Pemmican was originally, for us, a tool to support grass-fed farming. Pemmican is a pasture’s vitality, compressed and preserved for human nourishment.

That’s why grass-fed beef matters to me, as a cattleman. And greater beauty in a production system translates to better benefits for you, when you use the product.

So here are three* things YOU should know about grass-fed beef, as a beef enjoyer.


(*We may or may not have included a bonus fourth thing, at the end of this article. You'll have to read to find out.)

 

1) The fat is better. Much better.

It’s well-known that fat deposits are storage units for excess energy and nutrients.

The fat of grass-fed beef has a higher ratio of SATURATED fat, while grain-fed fat contains more poly-unsaturated fat (aka PUFAs). As we have discussed in previous posts, saturated fat is better for you. Furthermore, grass-fed fat contains up to 3x more micronutrients such as Vitamin E and beta carotene, both of which are fat-soluble.

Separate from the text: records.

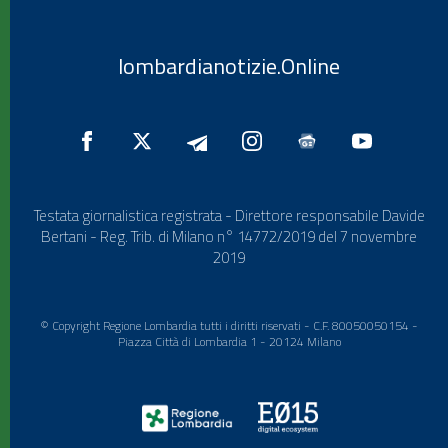
lombardianotizie.Online
Testata giornalistica registrata - Direttore responsabile Davide
Bertani - Reg. Trib. di Milano n° 14772/2019 del 7 novembre
2019
© Copyright Regione Lombardia tutti i diritti riservati - C.F. 80050050154 -
Piazza Città di Lombardia 1 - 20124 Milano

You can see high beta carotene levels in the amber-colored liquid fat of pasture-raised livestock:

Fat can also store toxins, to isolate them from an animal’s blood. Grass-fed cattle often live in more pristine, open, clean environments than grain-fed, feedlot-finished cattle. This means that their fat will have lower levels of toxins.

 

2) Cattle are hyper-specialized grass-digesting masters.

It’s been said that the digestive system of a cow is as complex as the cognition of a human. I guess the truth of that statement depends on which human we’re talking about. But it is true that cattle digestion is a miraculous work of alchemy.

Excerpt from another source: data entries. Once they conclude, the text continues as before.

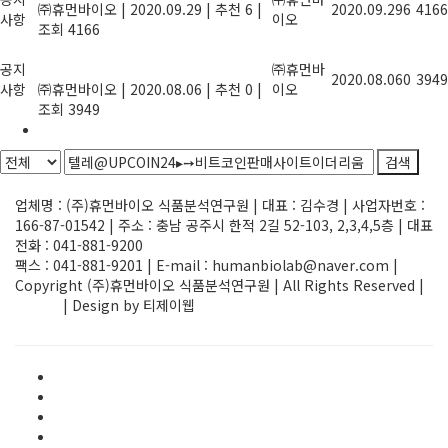
㈜휴먼바이오
|
2020.09.29
|
추천 6
|
2020.09.29
6
4166
사항
이오
조회 4166
기업지원사업, 정부과제 R&D사업 정보
공지
를 제공합니다.
㈜휴먼바
2020.08.06
0
3949
사항
㈜휴먼바이오
|
2020.08.06
|
추천 0
|
이오
조회 3949
1
검색
Powered by KBoard
업체명 : (주)휴먼바이오 식품분석연구원 | 대표 : 김수경 | 사업자번호 :
166-87-01542 | 주소 : 충남 공주시 한적 2길 52-103, 2,3,4,5층 | 대표
전화 : 041-881-9200
팩스 : 041-881-9201 | E-mail : humanbiolab@naver.com |
Copyright (주)휴먼바이오 식품분석연구원 | All Rights Reserved |
ADMIN
| Design by 티제이웹
Elementor #1580
FAQ
HACCP/GMP 인증검사
main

It takes a blade of grass 12 days to move through a cow, on its voyage back to the pasture (in the form of a cow-pie). During that passage, the grass undergoes tongue scraping, molar grinding, saliva bathing, acid washes, enteric fermentation, more chewing, and meticulous carbohydrate extraction.

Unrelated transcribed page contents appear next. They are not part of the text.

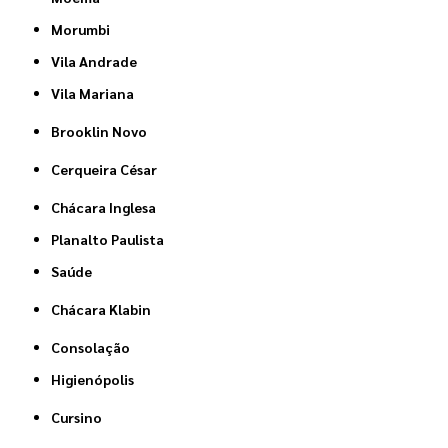
Morumbi
Vila Andrade
Vila Mariana
Brooklin Novo
Cerqueira César
Chácara Inglesa
Planalto Paulista
Saúde
Chácara Klabin
Consolação
Higienópolis
Cursino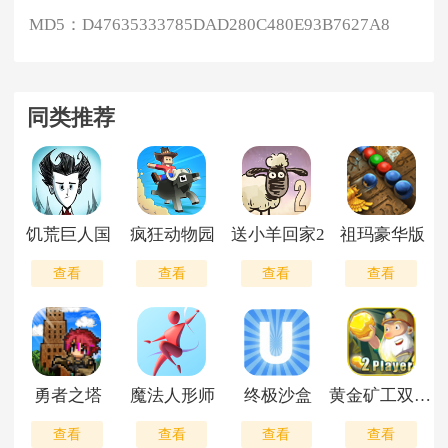
MD5：
D47635333785DAD280C480E93B7627A8
同类推荐
饥荒巨人国
疯狂动物园
送小羊回家2
祖玛豪华版
查看
查看
查看
查看
勇者之塔
魔法人形师
终极沙盒
黄金矿工双人疯狂版
查看
查看
查看
查看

Yes, the cow does all that. No wonder they spend so much time just laying around: they’re working hard to change grass into steak.

To patient observers, this transformation appears to be a sacred process. Ruminant animals are “clean” in Scripture, and are one of the main objects of idol worship.

‘Rumination,’ which is the name of this digestive process, is also our word for deep, considerate thought, where we develop good ideas.

Now, cows often love eating a bit of grain, but an all-grain diet for a cow is an affront to the intricate order of nature.

It’d be like us eating only ice cream.

This is part of why cattle on feedlots tend to need antibiotics and other medical treatments more than their pasture-dwelling cousins.  

 

 3) Good grass-Fed Beef has ‘terroir.’

Last year, I did a month-long experiment eating only unsalted Pemmican. Just dried lean beef mixed with rendered fat. And the craziest thing happened.

My sense of taste sharpened. By the end of the month, I could taste whole new layers of flavor within the beef. It had notes of sweet, bitter, herbal, and floral.

I was tasting the pasture.

This is why grass-fed ranches such as Alderspring, in Idaho, are renowned for their high-end steaks: their cattle forage dozens -if not hundreds- of species of wild plants in the alpine wilderness.

And then the meat from those cattle expresses the unique, subtle flavors of those plants.

This is one of the reasons grain-fed beef is more commercially popular than grass-fed: most people like uniformity. They are used to beef that tastes the same as the beef they’re used to.

Grass-fed beef is much more variable.

That also means that some grass-fed beef is better than other grass-fed beef. Some stuff that is labeled “grass-fed beef” comes from cows that spent most of their lives in a feedlot eating alfalfa pellets.

On the other hand, some grass-fed beef comes from gorgeous places like Rocker 3 Ranch, in Central Oregon:

 

This dichotomy leads us to a special secret bonus point about grass-fed beef:

 

*4) You should visit (or at least see pictures of)
your source of grass-fed beef.*

It’s always hard to tell where your food came from, until you go and shake your farmer’s hand.

That’s what we did, and we can’t wait to get back out to visit the good folks behind Oreganic Beef Company, the source of all of the grass-fed lean beef in Steadfast Pemmican.